Scaling the allulose tech
In early July, the company announced its partnership with Ginkgo Bioworks, a US-based synthetic biology company. Ginkgo has developed a microbial expression strain which Ambrosia will use to scale the production of its proprietary enzymes that generate allulose. The collaboration could enable the start-up to scale its technology for commercial use, but it’s not guaranteed. Ambrosia first must ensure its enzyme still works in the Ginkgo Bioworks expression strain. “It needs to be functional, and that’s not just a question of time, but biology,” says Zwighaft, adding that the company expects to make a final decision on whether Ginkgo’s specific strain will be used for commercial production within the year.

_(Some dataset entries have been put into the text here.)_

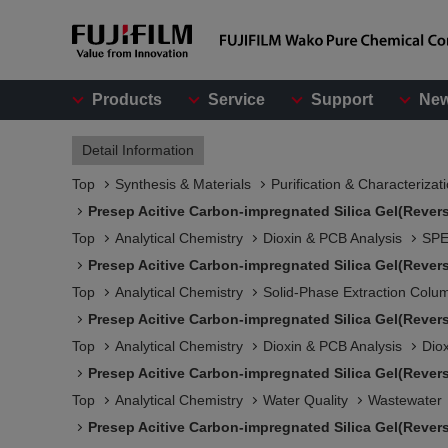
Products
Service
Support
Ne
Detail Information
Top
Synthesis & Materials
Purification & Characterizat
Presep Acitive Carbon-impregnated Silica Gel(Rever
Top
Analytical Chemistry
Dioxin & PCB Analysis
SPE
Presep Acitive Carbon-impregnated Silica Gel(Rever
Top
Analytical Chemistry
Solid-Phase Extraction Colu
Presep Acitive Carbon-impregnated Silica Gel(Rever
Top
Analytical Chemistry
Dioxin & PCB Analysis
Dio
Presep Acitive Carbon-impregnated Silica Gel(Rever
Top
Analytical Chemistry
Water Quality
Wastewater
Presep Acitive Carbon-impregnated Silica Gel(Rever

Founded in 2020, Ambrosia Bio’s goal is to partner with sugar refineries around the world, either through a joint venture (JV) agreement or royalty basis, and help them boost their sugar substitutes portfolio. As Zwighaft explains, “We don’t have the skills to set up and run factories globally, but we can be part of them. So, once we have a partner in hand, we can start to work to revamp these facilities.” The start-up is already in discussion with several companies about a possible JV agreement, including a factory in Central Europe. It also plans to commercialise in Southeast Asia and North America, where allulose is approved for human consumption in the United States and Singapore, as well as some countries in the MENA region.
A barrier preventing Ambrosia from commercialisation in Europe is the fact that allulose does not yet have regulatory approval in the EU. It’s a significant “bottleneck”, says Zwighaft, given the start-up’s proximity to the region in comparison to other areas. The establishment of the Allulose Novel Food Consortium in 2021 however could soon make it easier for the company to work with European sugar refineries. Made up of four global ingredients companies – Japanese Matsutani Chemical Industry, South Korean Samyang Corporation, US-based Ingredion, and Dutch sugar beet ingredients producer Cosun Beet Company – the consortium is working towards EU approval of allulose to be used in formulations where it could substitute standard sugar.
Ambrosia Bio is also in the early stages of developing additional sugars and dietary fibres. “We design [the technology] in a way that it can accommodate a few sugars or probiotic fibres. If there is a demand for new fibres, then [all we need to do is] tweak the system”, Zwighaft explains. While the company is working mainly on improving allulose production for now, it intends to fully expand its portfolio of resources for the ingredients industry. As Zwighaft notes: “There isn’t one solution that fits all, so we are still working on other sugars that can complement allulose.”